As I worked through many other questions as part of my journey from fundamentalism, I attended a conservative evangelical college and received a degree in Biblical-Historical Studies and even took some seminary classes. Parts of my journey from fundamentalism were very scary, but gradually I discovered that much of the baggage I had accepted along with the message of Jesus was not legitimate.

My journey from the baggage of fundamentalism was quite significant and enlightening. But, at one point, a fundamentalist preacher told me I took away everything and left nothing for people to believe in. He was correct; I focused on exposing the baggage instead of sharing the positive message, and there is a very positive message.
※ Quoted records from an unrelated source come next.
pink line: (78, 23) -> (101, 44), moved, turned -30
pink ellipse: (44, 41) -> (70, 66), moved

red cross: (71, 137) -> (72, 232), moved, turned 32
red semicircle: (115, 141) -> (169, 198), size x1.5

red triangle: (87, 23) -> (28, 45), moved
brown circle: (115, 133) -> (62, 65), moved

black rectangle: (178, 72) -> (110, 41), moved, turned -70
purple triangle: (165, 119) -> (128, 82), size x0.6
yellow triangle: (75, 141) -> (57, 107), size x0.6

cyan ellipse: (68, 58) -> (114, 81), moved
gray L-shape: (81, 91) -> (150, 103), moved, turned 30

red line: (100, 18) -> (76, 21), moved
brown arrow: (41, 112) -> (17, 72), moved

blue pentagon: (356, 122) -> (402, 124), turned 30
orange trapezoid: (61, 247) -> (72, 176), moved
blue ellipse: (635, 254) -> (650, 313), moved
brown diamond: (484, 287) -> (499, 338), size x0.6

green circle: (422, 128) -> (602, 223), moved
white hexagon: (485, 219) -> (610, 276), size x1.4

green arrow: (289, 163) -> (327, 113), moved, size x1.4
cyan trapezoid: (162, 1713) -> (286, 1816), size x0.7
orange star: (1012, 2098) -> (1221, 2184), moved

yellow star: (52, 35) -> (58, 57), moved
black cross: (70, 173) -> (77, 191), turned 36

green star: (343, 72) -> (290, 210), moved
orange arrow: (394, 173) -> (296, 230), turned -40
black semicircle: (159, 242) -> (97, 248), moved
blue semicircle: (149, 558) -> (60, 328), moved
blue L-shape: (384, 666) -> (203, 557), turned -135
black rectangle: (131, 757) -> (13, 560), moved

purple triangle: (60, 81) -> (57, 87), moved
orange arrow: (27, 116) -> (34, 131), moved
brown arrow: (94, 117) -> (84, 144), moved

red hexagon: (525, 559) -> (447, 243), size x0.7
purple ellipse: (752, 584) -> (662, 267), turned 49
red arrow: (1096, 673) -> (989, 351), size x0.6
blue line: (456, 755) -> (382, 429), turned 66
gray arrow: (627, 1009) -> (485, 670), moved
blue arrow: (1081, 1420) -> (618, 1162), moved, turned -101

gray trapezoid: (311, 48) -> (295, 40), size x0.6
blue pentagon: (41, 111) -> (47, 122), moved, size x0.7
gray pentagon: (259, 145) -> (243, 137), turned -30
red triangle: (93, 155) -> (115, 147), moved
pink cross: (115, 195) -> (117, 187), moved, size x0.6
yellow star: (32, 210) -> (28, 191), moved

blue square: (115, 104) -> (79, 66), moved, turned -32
After sorting though the baggage, I found that the person of Jesus (as described by his earliest followers) is still very compelling. He is the good news for us.

Jesus remains the most important thing in my life. He included me in his invitation, ‘Come to me, all you who are weary and burdened, and I will give you rest. Take my yoke upon you and learn from me, for I am gentle and humble in heart, and you will find rest for your souls. For my yoke is easy and my burden is light.’ And I accepted his invitation (he also included you.)

Issues of baggage are not exclusive to fundamentalism. Most Christian traditions contain baggage of different sorts. Many evangelicals, Catholics, and others are well aware of it. On this blog, we discuss unloading the burden of the religious baggage that has been added to the message of Jesus, but we will also discuss that wonderful message itself. I invite you join us as we explore Jesus without baggage.

One more thing, starting the journey from fundamentalism or conservative Christianity can be very frightening, as we have constantly been warned to avoid being deceived by ‘Satan’ or ‘false prophets’ and from leaning to our ‘own understanding’ (instead of the understanding of our teachers and our tradition).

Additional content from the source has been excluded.